First, you have to have multiple female singers. Second, a front man who is truly in front, instead of behind the drums all the time. You need to have multiple guitarists and/or keyboardists. And you might need a trumpet player added to our lineup so there is an opportunity to spread the load of the horn parts.

Now this is all well and good. We have potential, as they say in the Great American Pasttime, at every position. (Nothing more burdensome than potential.) But there are other matters too, like getting the band together for a photo shoot and video, which DeWayne said was crucial. I see the need for choreography (Rudy from HotWax perhaps?).

On the upside there is no need for more than 40 charts in separate books.

The bottom line is that, while a party gig in Dallas can land $3000-$5000, which is more than we made that night, a corporate gig with a semi-eleaborate dance show can land $10,000-$25,000. Big difference.

And there's no reason to jettison what we've done thus far. We can still play a wedding with 9 pieces, a club with 6—using the same charts.

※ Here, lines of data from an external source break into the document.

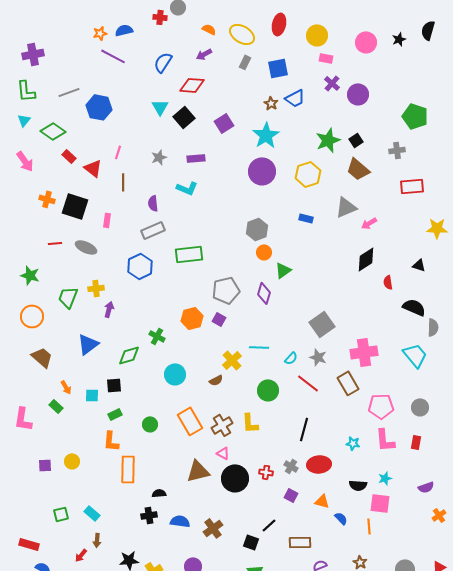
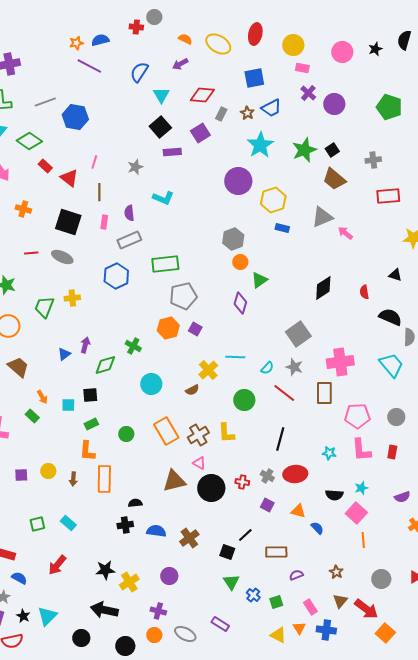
gray rectangle: (245, 62) -> (221, 114), moved
red diamond: (192, 85) -> (202, 95), moved
cyan triangle: (160, 107) -> (161, 95), moved
green pentagon: (415, 116) -> (389, 107), moved
cyan star: (266, 135) -> (260, 145), moved
purple rectangle: (196, 158) -> (172, 152), moved
yellow hexagon: (308, 174) -> (273, 200), moved
black square: (75, 206) -> (68, 222), moved
pink rectangle: (107, 220) -> (104, 222), moved
pink arrow: (369, 223) -> (345, 233), turned 70
black diamond: (366, 259) -> (323, 288), moved
gray pentagon: (226, 290) -> (183, 296), moved
purple arrow: (109, 309) -> (85, 345), moved
blue triangle: (88, 344) -> (64, 354), size x0.6
brown rectangle: (348, 383) -> (324, 393), turned 30
pink square: (380, 503) -> (356, 513), turned 35
orange line: (369, 526) -> (363, 540), moved
brown arrow: (97, 540) -> (73, 479), moved
red arrow: (81, 555) -> (57, 565), size x1.5

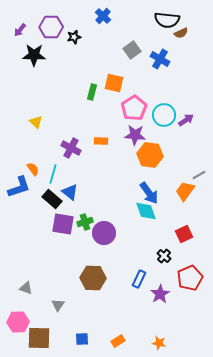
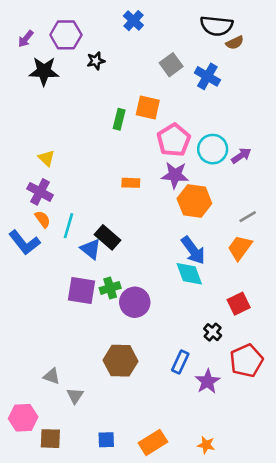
black star: (74, 37) -> (96, 61), moved
purple cross: (71, 148) -> (40, 192), moved
gray line: (199, 175) -> (248, 217), moved
blue L-shape: (19, 187) -> (24, 243), turned 70
black rectangle: (52, 199) -> (107, 237), moved
gray triangle: (26, 288) -> (52, 376), moved
brown square: (39, 338) -> (50, 439), size x0.7
orange rectangle: (118, 341) -> (153, 442), size x1.5

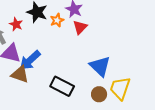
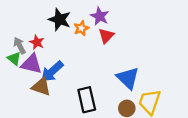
red star: (16, 24) -> (37, 42), moved
black rectangle: (62, 86) -> (87, 100), turned 50

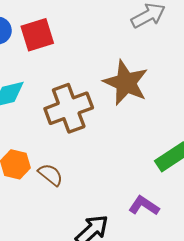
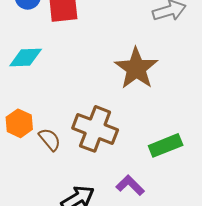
brown cross: (69, 108) -> (95, 129), moved, turned 30

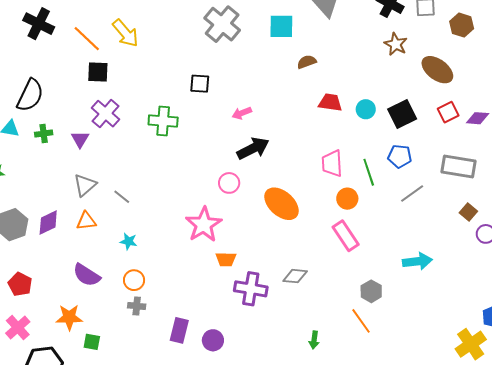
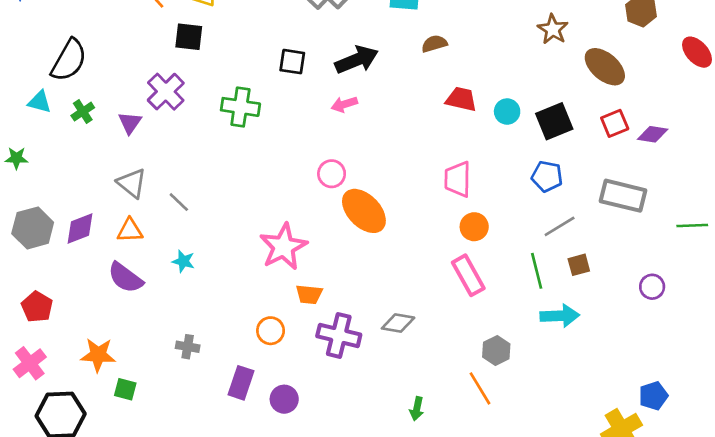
black square: (98, 72) -> (189, 37), moved
green cross: (44, 134) -> (83, 112), turned -30
black arrow: (253, 148) -> (357, 60), moved
green line: (369, 172) -> (537, 271), moved
pink circle: (229, 183) -> (332, 174), moved
gray triangle: (85, 185) -> (132, 183), turned -45
orange ellipse: (282, 204) -> (364, 211), moved
brown square: (468, 212) -> (579, 265), moved, turned 30
purple semicircle: (87, 275) -> (125, 278), moved
orange circle: (134, 280) -> (271, 331), moved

Meanwhile Bobby Bellemans has offered to GIVE me his booking agency. I wasn't a firstborn for nothing and my initial reaction was that he was overvaluing the product, which may be the case. I've set up a database and I'm going to take it a gig at a time and see where it leads. So far I'm doing a solo piano gig for St. Patrick's day. Ten percent of not very much is even less.

We rehearse this evening at 6, with the singers and the rhythm section. We need to decide what to do down at the Greek Bros. in El Campo on the 9th of April. That's the other direction the gods of the gigs are leading us. I'd work there for a bowl of gumbo, but don't tell the Greek that. It's going to be quite an evening: bringing Valerie back before her home town crowd and all. I want to pick our numbers based on the widest range possible. They get enough cowboy music down there, and I know there's a Sinatra element in that house. And a rock crowd too.

Onward and upward with the musical arts.